This repository contains validated workflows and results in the open CK format from the 1st reproducible ACM ReQuEST-ASPLOS'18 tournament on co-designing Pareto-efficient SW/HW stack for deep learning based inference (image classification):
- Image classification using Intel Caffe on Intel-based servers (AWS) (CK GitHub workflow, paper DOI, CK workflow snapshot DOI)
- Image classification using MXNet/TVM/NNVM on ARM GPU (CK GitHub workflow, paper DOI, CK workflow snapshot DOI)
- Image classification using TensorFlow and Apache Avro on IoT farms (5..11 Raspberry Pi 3 devices) vs NVIDIA Jetson TX2 (CK GitHub workflow, paper DOI, CK workflow snapshot DOI)
- Image classification using TVM on FPGA (CK GitHub workflow, paper DOI, CK workflow snapshot DOI)

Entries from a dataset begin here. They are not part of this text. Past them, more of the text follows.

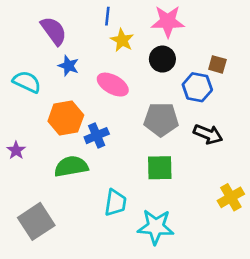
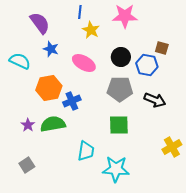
black circle: (162, 59) -> (121, 57), moved
purple star: (16, 150) -> (28, 125), moved
gray square: (36, 221) -> (27, 165), size x0.6

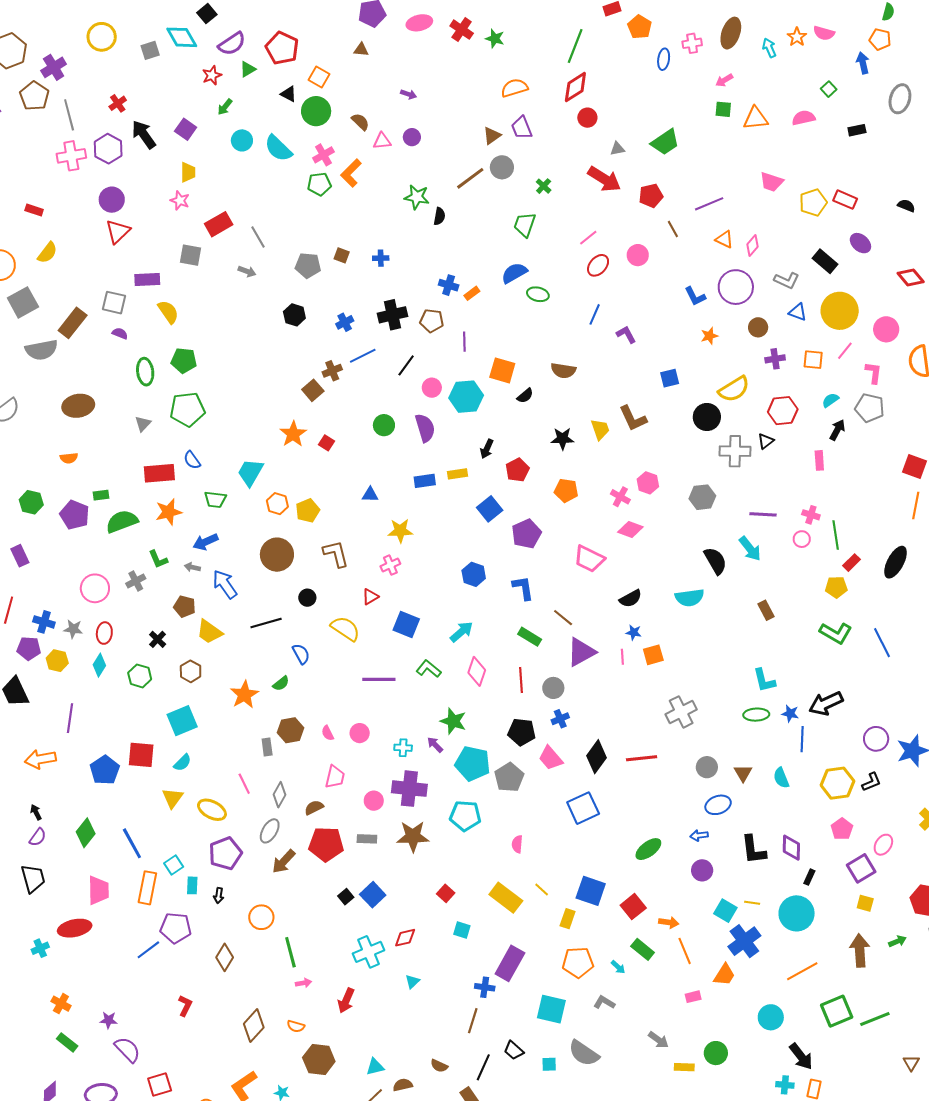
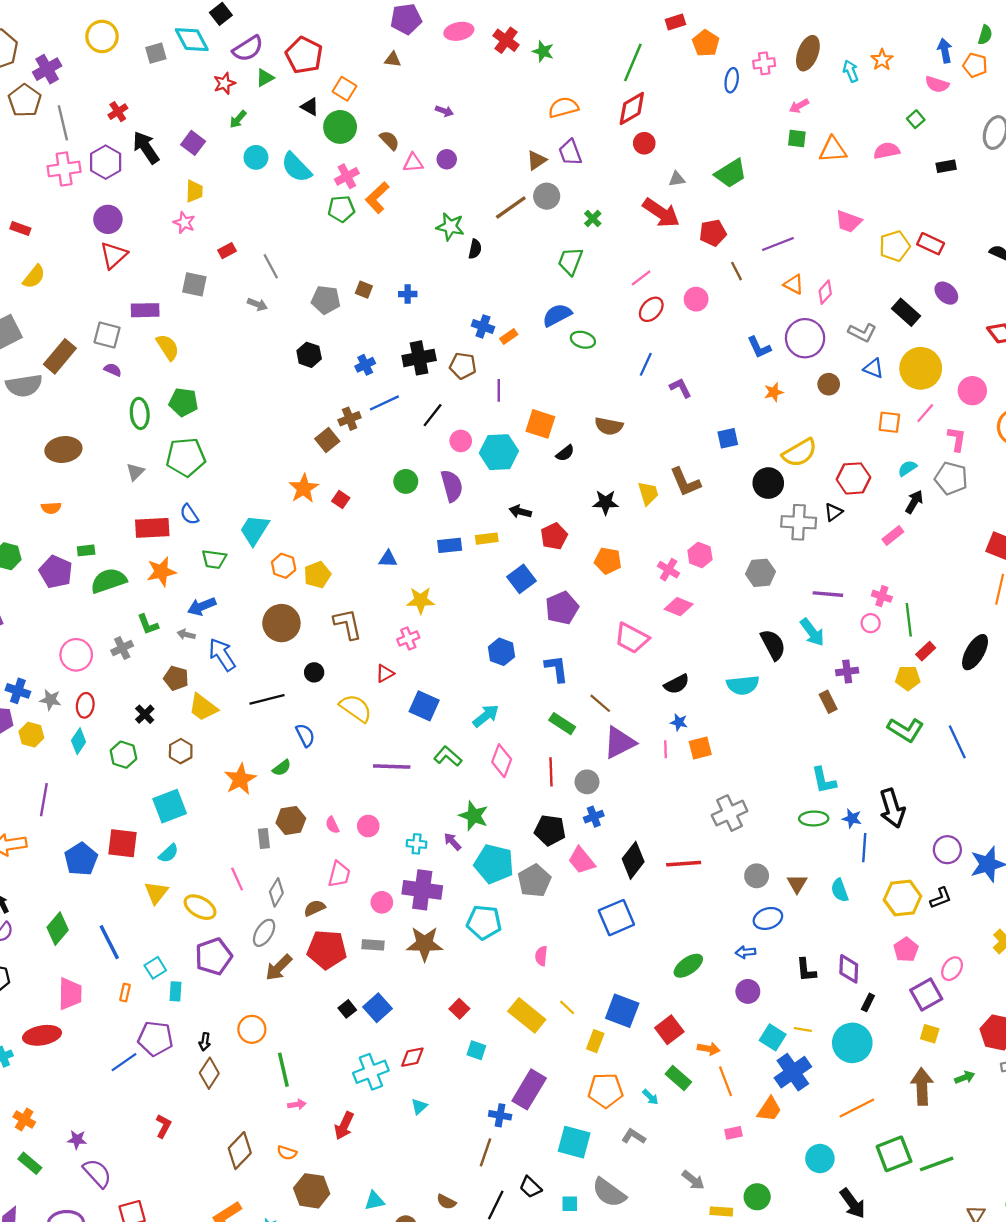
pink semicircle: (824, 33) -> (937, 84), moved
blue arrow: (863, 63) -> (945, 51), moved
red rectangle: (219, 224) -> (227, 251), size x0.6
purple cross: (775, 359) -> (847, 671), moved
black arrow: (487, 449) -> (520, 512), turned 78
pink rectangle: (819, 460) -> (893, 536), turned 54
black arrow: (826, 703) -> (892, 808), turned -84
black L-shape: (753, 850) -> (806, 970), size x0.7
orange rectangle: (147, 888) -> (125, 993), size x0.5
black arrow: (219, 896) -> (205, 1042), moved

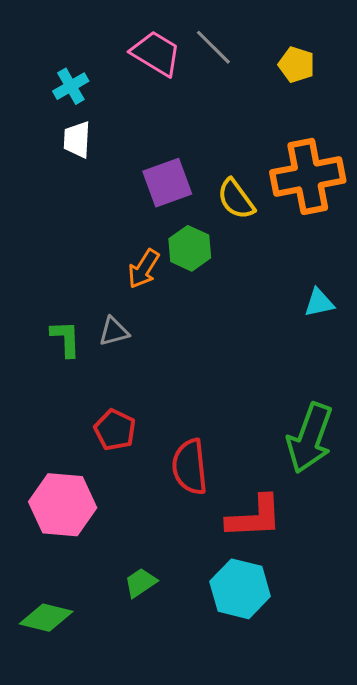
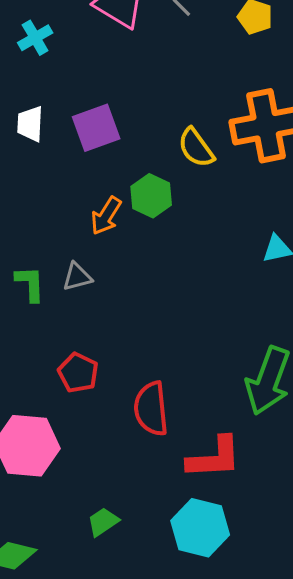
white trapezoid: (77, 140) -> (30, 124), moved
purple square: (167, 183) -> (96, 128), moved

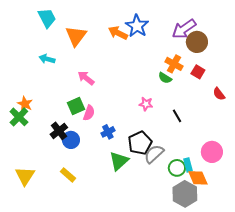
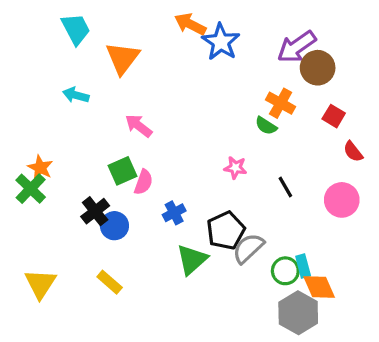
orange arrow: (118, 33) -> (190, 24), moved
red square: (198, 72) -> (334, 116), moved
pink circle: (212, 152) -> (342, 200), moved

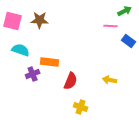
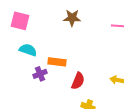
brown star: (40, 20) -> (72, 18), moved

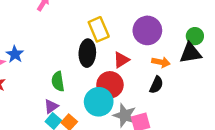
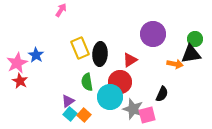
yellow rectangle: (99, 29) -> (80, 48), moved
orange arrow: (161, 62) -> (175, 64), moved
green semicircle: (58, 81) -> (87, 82), moved
black semicircle: (156, 85) -> (162, 94), moved

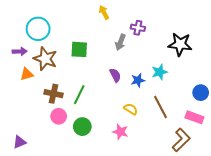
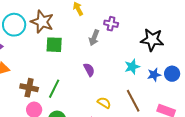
brown star: (45, 59) -> (42, 22), moved
blue star: (138, 80) -> (154, 75), moved
blue circle: (201, 93) -> (172, 74), moved

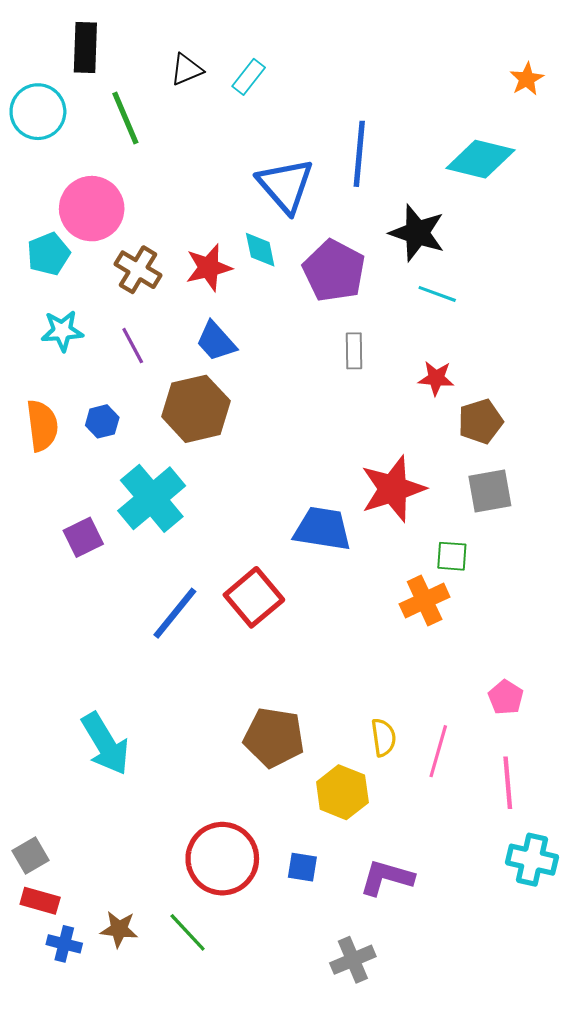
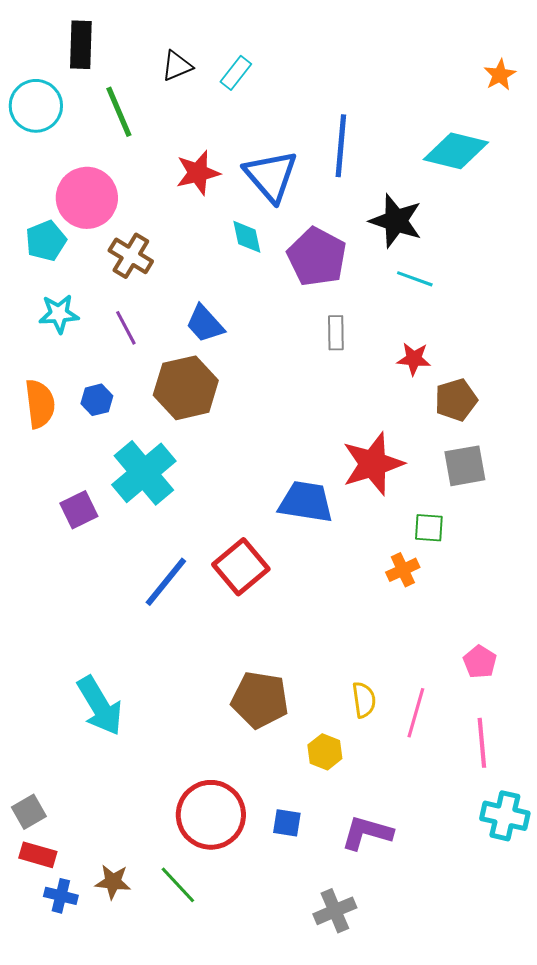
red star: (209, 268) -> (198, 173), moved
orange cross: (425, 600) -> (403, 570), size x0.7
yellow hexagon: (342, 792) -> (325, 752), size x0.7

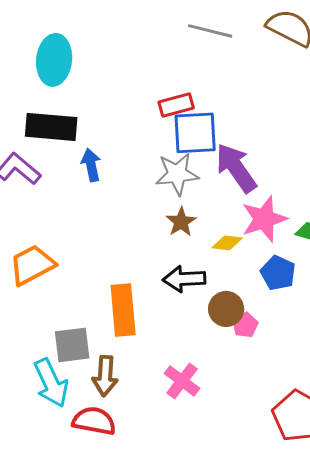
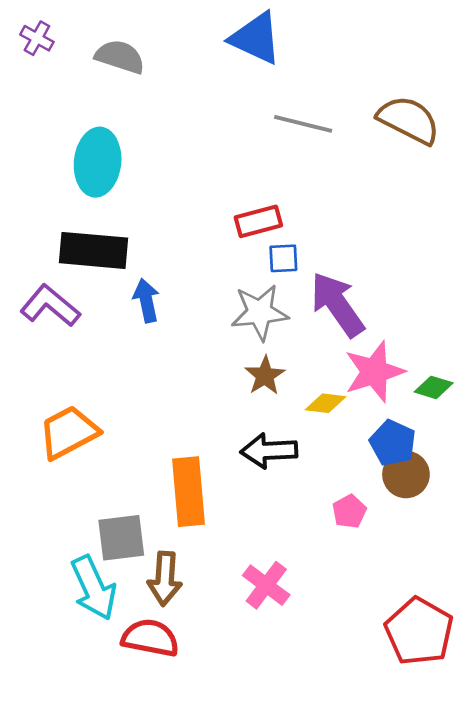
blue square: (195, 133) -> (283, 258), size x0.5
brown circle: (226, 309) -> (406, 474), moved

- Image classification using ArmCL and TensorFlow with OpenCL on HiKey 960 (CK GitHub workflow, paper DOI, CK workflow snapshot DOI)
You can see associated results report, ACM proceedings and the live ReQuEST scoreboard.
All above workflows implement image classification across a very diverse model/software/hardware stack:
- Models: MobileNets, ResNet-18, ResNet-50, Inception-v3, VGG16, SSD and AlexNet.
- Data types: 8-bit integer, 16-bit floating-point (half), 32-bit floating-point (float).
- AI frameworks and libraries: MXNet, TensorFlow, Caffe, Keras, Arm Compute Library, cuDNN, TVM and NNVM.
- Platforms: Xilinx Pynq-Z1 FPGA, Arm Cortex CPUs and Arm Mali GPGPUs (Linaro HiKey960 and T-Firefly RK3399), a farm of Raspberry Pi devices, NVIDIA Jetson TX2, and Intel Xeon servers in Amazon Web Services, Google Cloud and Microsoft Azure.
The reproduced results, available on the ReQuEST scoreboard, also exhibit amazing diversity:
- Latency: 4 .. 500 ms
- Throughput: 2 .. 465 images/sec
- Top 1 accuracy: 41 .. 75 %
- Top 5 accuracy: 65 .. 93 %
- Platform cost: 40 .. 1200 $
- Device frequency: 100 .. 2600 MHz
- Peak power consumption: 2.5 .. 180 Watts
- Trained model size (weights): 2 .. 130 MB
- Cloud usage cost per inference: 2.6E-6 .. 9.5E-6 $